Here is an excerpt from the footnote to that letter you referenced:

... "three propositions which seemed to me to cover the ground of the suggestion made by you through Mr Weed as I understood it. First. That the constitution should never be altered so as to authorize Congress to abolish or interfere with slavery in the states. This was accepted."

From Wikipedia: "The Corwin Amendment is a proposed amendment to the United States Constitution that would shield "domestic institutions" of the states from the constitutional amendment process and from abolition or interference by Congress. Although the Corwin Amendment does not explicitly mention slavery, it was designed specifically to protect slavery from federal power."

So, Lincoln's first proposition as transmitted through Weed was agreed to by the Republicans and ultimately became the Corwin Amendment.

The footnote continues to the other two propositions Lincoln transmitted through Weed:

Second. That the Fugitive slave law should be amended by granting a jury trial to the fugitive. . . . '' This was amended so as to name the jury from the state which the fugitive had fled, and was voted down by the Republicans. The third resolution --- that Congress should recommend that the states revise legislation concerning persons recently resident in the state and repeal all in conflict with the constitution --- was rejected. At another meeting on December 26, Seward continued, he had offered a fourth proposition to the effect that Congress should pass a law to prevent invasion of a state, which was amended and rejected.

IIRC, Seward did publicly state that states should repeal any of their laws in conflict with the Constitution.
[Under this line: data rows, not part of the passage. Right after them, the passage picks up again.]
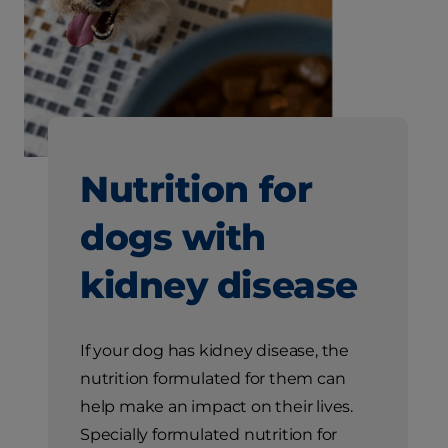
Nutrition for
dogs with
kidney disease
If your dog has kidney disease, the
nutrition formulated for them can
help make an impact on their lives.
Specially formulated nutrition for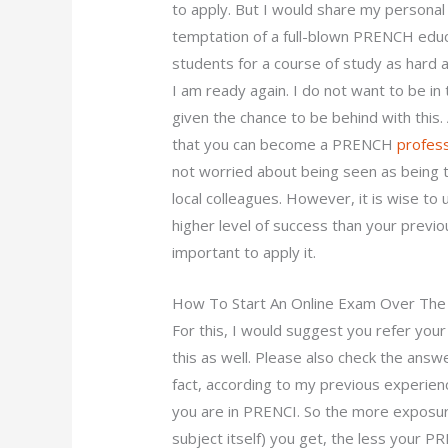
to apply. But I would share my personal
temptation of a full-blown PRENCH edu
students for a course of study as hard a
I am ready again. I do not want to be in
given the chance to be behind with this. 
that you can become a PRENCH
profess
not worried about being seen as being t
local colleagues. However, it is wise to
higher level of success than your previous 
important to apply it.
How To Start An Online Exam Over The 
For this, I would suggest you refer y
this as well. Please also check the answ
fact, according to my previous experie
you are in PRENCI. So the more exposure
subject itself) you get, the less your P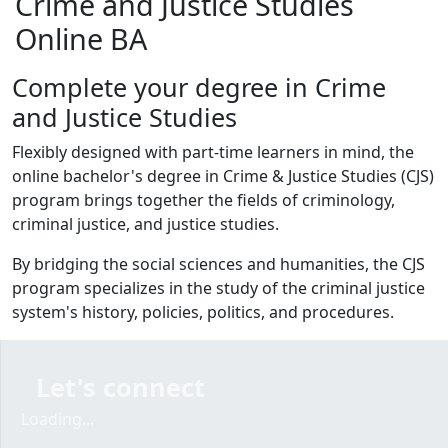
Crime and Justice Studies
Online BA
Complete your degree in Crime
and Justice Studies
Flexibly designed with part-time learners in mind, the
online bachelor's degree in Crime & Justice Studies (CJS)
program brings together the fields of criminology,
criminal justice, and justice studies.
By bridging the social sciences and humanities, the CJS
program specializes in the study of the criminal justice
system's history, policies, politics, and procedures.
Let's connect
Loading...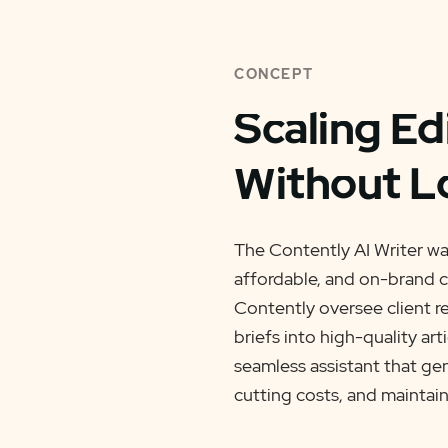
CONCEPT
Scaling Ed
Without L
The Contently AI Writer was
affordable, and on-brand c
Contently oversee client re
briefs into high-quality art
seamless assistant that ge
cutting costs, and maintain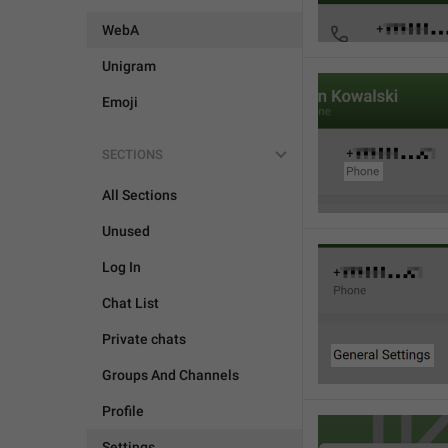
WebA
Unigram
Emoji
SECTIONS
All Sections
Unused
Log In
Chat List
Private chats
Groups And Channels
Profile
Settings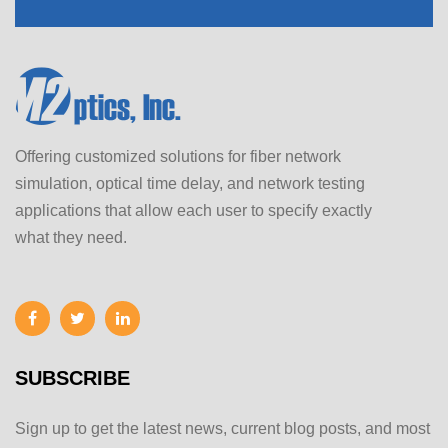
Offering customized solutions for fiber network
simulation, optical time delay, and network testing
applications that allow each user to specify exactly
what they need.
SUBSCRIBE
Sign up to get the latest news, current blog posts, and most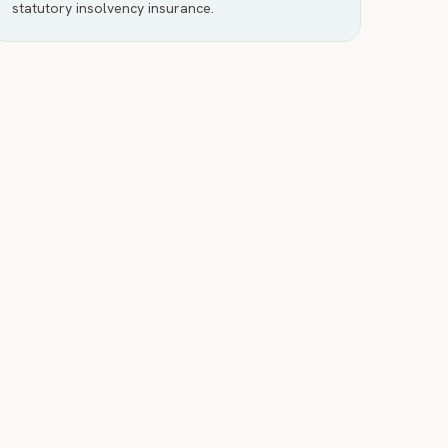
statutory insolvency insurance.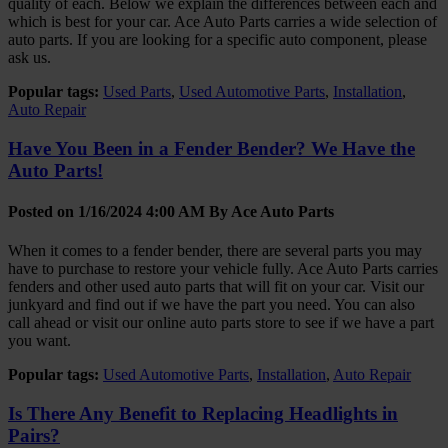
quality of each. Below we explain the differences between each and
which is best for your car. Ace Auto Parts carries a wide selection of
auto parts. If you are looking for a specific auto component, please
ask us.
Popular tags:
Used Parts
,
Used Automotive Parts
,
Installation
,
Auto Repair
Have You Been in a Fender Bender? We Have the
Auto Parts!
Posted on 1/16/2024 4:00 AM By
Ace Auto Parts
When it comes to a fender bender, there are several parts you may
have to purchase to restore your vehicle fully. Ace Auto Parts carries
fenders and other used auto parts that will fit on your car. Visit our
junkyard and find out if we have the part you need. You can also
call ahead or visit our online auto parts store to see if we have a part
you want.
Popular tags:
Used Automotive Parts
,
Installation
,
Auto Repair
Is There Any Benefit to Replacing Headlights in
Pairs?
He apparently was parroting Lincoln at that point. A number of states did change their personal liberty laws after states started seceding so as to make their personal liberty laws not be in conflict with the Constitution. I didn't realize that Lincoln had suggested it (a wise suggestion on his part).

Here is an old post of mine concerning what Seward said publicly in January 1861 (the old newspapers are very interesting and useful): link.
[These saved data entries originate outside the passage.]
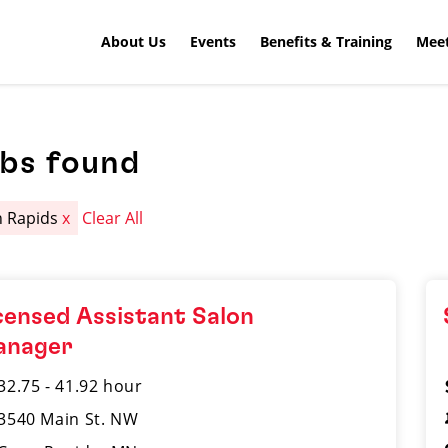
About Us
Events
Benefits & Training
Meet
obs found
 Rapids
x
Clear All
censed Assistant Salon
anager
32.75 - 41.92 hour
3540 Main St. NW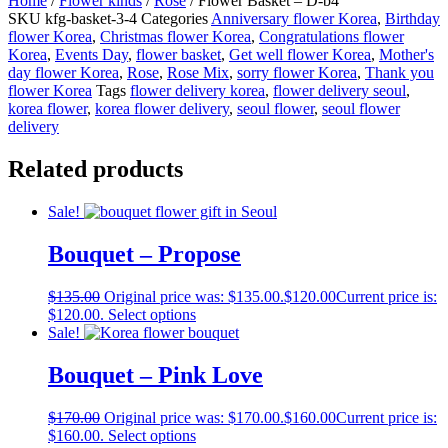
Home
/
Flower kinds
/
Rose
/ Flower Basket – D-b4
SKU
kfg-basket-3-4
Categories
Anniversary flower Korea
,
Birthday
flower Korea
,
Christmas flower Korea
,
Congratulations flower
Korea
,
Events Day
,
flower basket
,
Get well flower Korea
,
Mother's
day flower Korea
,
Rose
,
Rose Mix
,
sorry flower Korea
,
Thank you
flower Korea
Tags
flower delivery korea
,
flower delivery seoul
,
korea flower
,
korea flower delivery
,
seoul flower
,
seoul flower
delivery
Related products
Sale!
Bouquet – Propose
$
135.00
Original price was: $135.00.
$
120.00
Current price is:
$120.00.
Select options
Sale!
Bouquet – Pink Love
$
170.00
Original price was: $170.00.
$
160.00
Current price is:
$160.00.
Select options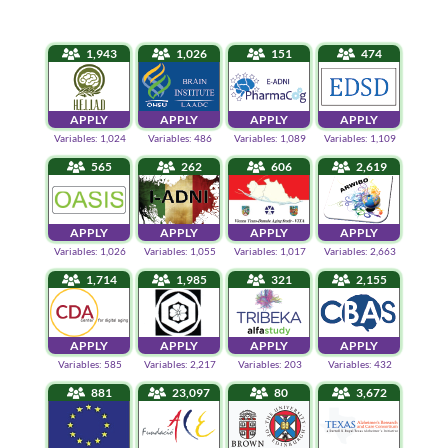
1,943
1,026
151
474
APPLY
APPLY
APPLY
APPLY
Variables: 1,024
Variables: 486
Variables: 1,089
Variables: 1,109
565
262
606
2,619
APPLY
APPLY
APPLY
APPLY
Variables: 1,026
Variables: 1,055
Variables: 1,017
Variables: 2,663
1,714
1,985
321
2,155
APPLY
APPLY
APPLY
APPLY
Variables: 585
Variables: 2,217
Variables: 203
Variables: 432
881
23,097
80
3,672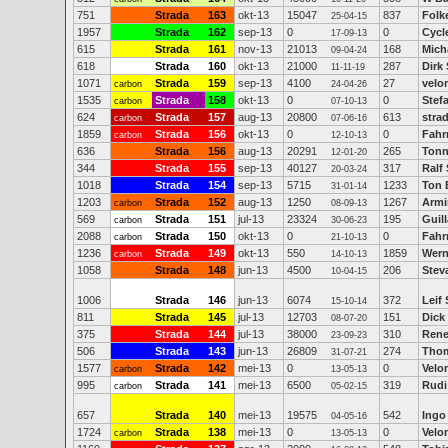
751
Strada
163
okt-13
15047
837
Folk
25-04-15
1957
Strada
162
sep-13
0
0
Cycl
17-09-13
615
Strada
161
nov-13
21013
168
Mich
09-04-24
618
Strada
160
okt-13
21000
287
Dirk
11-11-19
1071
Strada
159
sep-13
4100
27
velo
carbon
24-04-26
1535
Strada
158
okt-13
0
0
Stef
carbon
07-10-13
624
Strada
157
aug-13
20800
613
stra
carbon
07-06-16
1859
Strada
156
okt-13
0
0
Fahr
carbon
12-10-13
636
Strada
156
aug-13
20291
265
Tonn
12-01-20
344
Strada
155
sep-13
40127
317
Ralf
20-03-24
1018
Strada
154
sep-13
5715
1233
Ton 
31-01-14
1203
Strada
152
aug-13
1250
1267
Armi
carbon
08-09-13
569
Strada
151
jul-13
23324
195
Guil
carbon
30-06-23
2088
Strada
150
okt-13
0
0
Fahr
carbon
21-10-13
1236
Strada
149
okt-13
550
1859
Wern
carbon
14-10-13
1058
Strada
148
jun-13
4500
206
Stev
10-04-15
1006
Strada
146
jun-13
6074
372
Leif 
15-10-14
811
Strada
145
jul-13
12703
151
Dick
08-07-20
375
Strada
144
jul-13
38000
310
Rene
23-09-23
506
Strada
143
jun-13
26809
274
Thom
31-07-21
1577
Strada
142
mei-13
0
0
Velo
carbon
13-05-13
995
Strada
141
mei-13
6500
319
Rudi
carbon
05-02-15
657
Strada
140
mei-13
19575
542
Ingo
04-05-16
1724
Strada
138
mei-13
0
0
Velo
carbon
13-05-13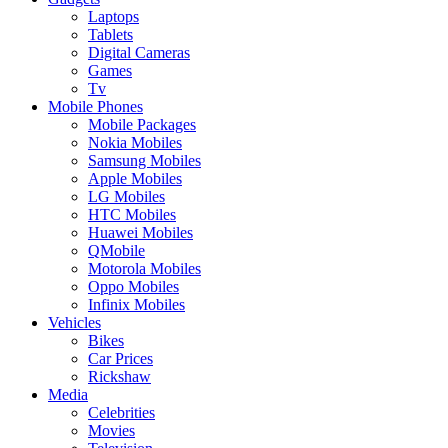
Laptops
Tablets
Digital Cameras
Games
Tv
Mobile Phones
Mobile Packages
Nokia Mobiles
Samsung Mobiles
Apple Mobiles
LG Mobiles
HTC Mobiles
Huawei Mobiles
QMobile
Motorola Mobiles
Oppo Mobiles
Infinix Mobiles
Vehicles
Bikes
Car Prices
Rickshaw
Media
Celebrities
Movies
I do see the following in The Daily Mississipian newspaper of January 16, 1861:

Washington, Jan. 12. Hon. Wm H. Seward, of New York, addressed the Senate to-day, on the President's message. He said Congress ought, if it can, redress any real grievances of the offended States, and then supply the President with all the means necessary to maintain the Union. He argued that the laws contravening the constitution, in regard to the escape of slaves, ought to be repealed. He was willing to vote for an amendment to the constitution, that Congress should never have the power to abolish or interfere with slavery within the States.

He said that he was ready to vote for any properly guaranteed laws to prevent the invasions of the States by citizens of other States. (I think here he was talking about one of the grievances of the Southern states, that people from the North were coming down and invading farms, etc., to take away slaves. I've seen reference to this in some of the secession ordinances. Also, Southerners had been killed in the North trying to get their slaves back, but I don't know how frequent that sort of thing was. Rare probably.)
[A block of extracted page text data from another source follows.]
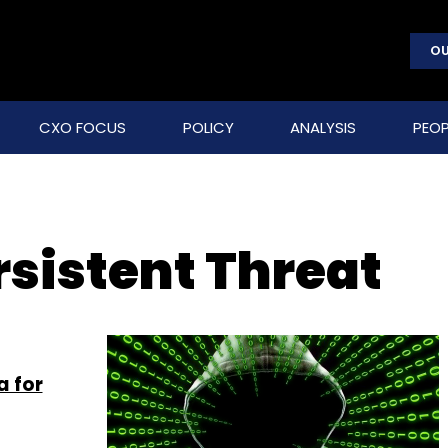
OU
CXO FOCUS
POLICY
ANALYSIS
PEOP
sistent Threat
a for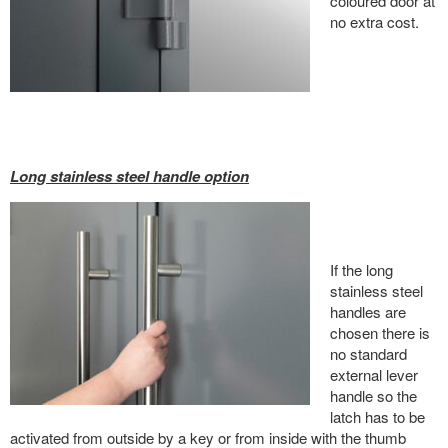
coloured door at
no extra cost.
Long stainless steel handle option
If the long
stainless steel
handles are
chosen there is
no standard
external lever
handle so the
latch has to be
activated from outside by a key or from inside with the thumb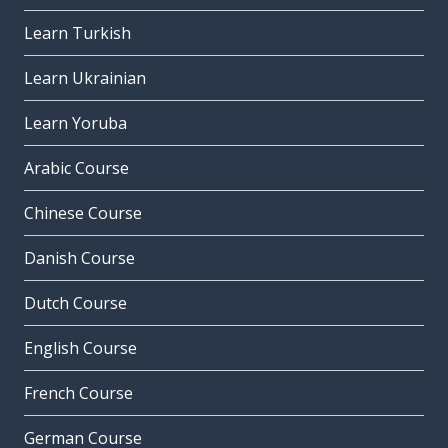
Learn Turkish
Learn Ukrainian
Learn Yoruba
Arabic Course
Chinese Course
Danish Course
Dutch Course
English Course
French Course
German Course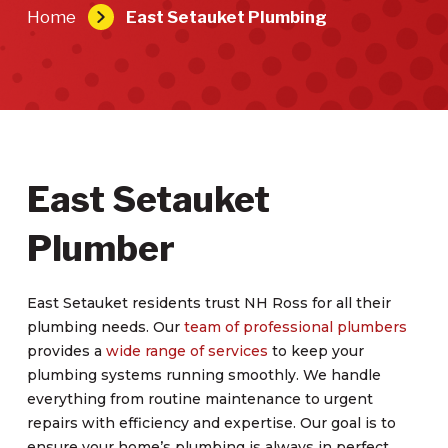
Home
East Setauket Plumbing
East Setauket
Plumber
East Setauket residents trust NH Ross for all their
plumbing needs. Our
team of professional plumbers
provides a
wide range of services
to keep your
plumbing systems running smoothly. We handle
everything from routine maintenance to urgent
repairs with efficiency and expertise. Our goal is to
ensure your home’s plumbing is always in perfect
I checked in the Congressional Globe for Seward's exact words to the Senate. They were as follows:

I agree that all laws of the States, whether free States or slave States, which relate to this class of persons, or any others coming from or resident in other States, and which laws contravene the Constitution of the United States, or any law of Congress passed in conformity thereto, ought to be repealed.

Secondly ... I am willing to vote for an amendment of the Constitution declaring that it shall not, by any future amendment, be so altered, as to confer on Congress a power to abolish or interfere with slavery in any State.

Thirdly, (long paragraph follows) ... when the eccentric movements of secession and disunion shall have ended, in whatever form that end may come, and the angry excitements of the hour shall have subsided, and calmness once more shall have resumed its accustomed sway over the public mind, then, and not until then -- one, two or three years hence -- I should cheerfully advise a convention of the people, to be assembled in pursuance of the Constitution, to consider and decide whether any amendments of the organic national law ought to be made. ...

Fourthly, I hold myself ready now, as always heretofore, to vote for any properly-guarded laws which shall be deemed necessary to prevent mutual invasions of States by citizens of other States, and punish those who shall aid and abet them.

That fourth item probably stems from John Brown's invasion of Virginia.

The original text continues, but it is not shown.